■ PROBLEM DETAILS ■
Begin at the line below that has "Proficiency in practical" and stop after the line that has "creating balanced and health-conscious menus.". Please restate only those lines, word for word.

■ SUPPLIED DATA ■
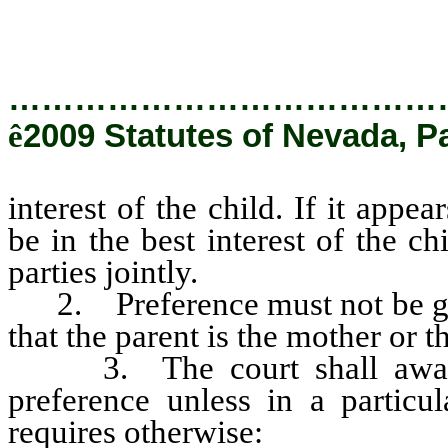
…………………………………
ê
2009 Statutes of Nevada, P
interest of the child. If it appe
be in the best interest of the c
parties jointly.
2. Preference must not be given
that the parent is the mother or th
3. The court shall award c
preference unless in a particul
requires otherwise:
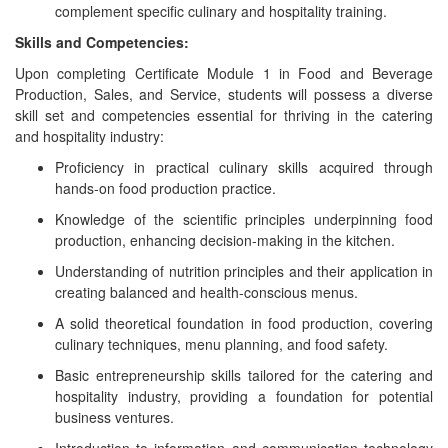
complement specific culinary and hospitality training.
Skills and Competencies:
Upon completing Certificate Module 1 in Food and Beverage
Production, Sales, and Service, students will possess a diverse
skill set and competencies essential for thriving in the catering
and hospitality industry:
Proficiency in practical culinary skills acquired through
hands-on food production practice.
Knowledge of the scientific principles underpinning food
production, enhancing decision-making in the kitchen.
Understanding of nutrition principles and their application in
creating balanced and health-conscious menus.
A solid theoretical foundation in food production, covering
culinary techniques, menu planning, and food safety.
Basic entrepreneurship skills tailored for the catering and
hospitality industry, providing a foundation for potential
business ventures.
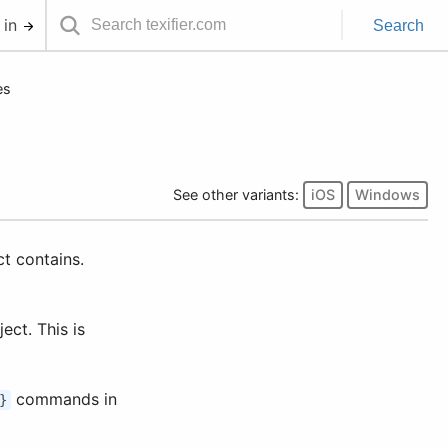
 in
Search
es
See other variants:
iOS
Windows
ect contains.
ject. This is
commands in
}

==

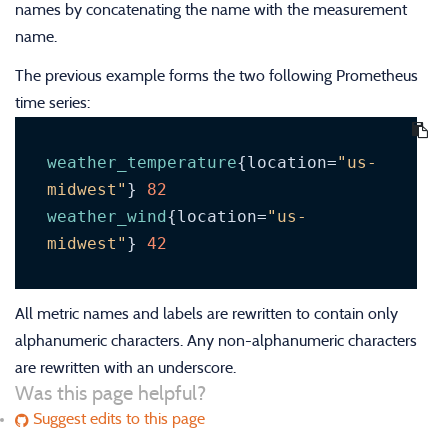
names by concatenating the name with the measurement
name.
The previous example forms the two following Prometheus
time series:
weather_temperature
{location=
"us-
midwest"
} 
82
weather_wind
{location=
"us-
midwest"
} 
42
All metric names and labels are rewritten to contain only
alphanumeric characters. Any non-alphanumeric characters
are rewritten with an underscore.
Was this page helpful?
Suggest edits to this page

■ RESULT ■
Proficiency in practical culinary skills acquired through
hands-on food production practice.
Knowledge of the scientific principles underpinning food
production, enhancing decision-making in the kitchen.
Understanding of nutrition principles and their application in
creating balanced and health-conscious menus.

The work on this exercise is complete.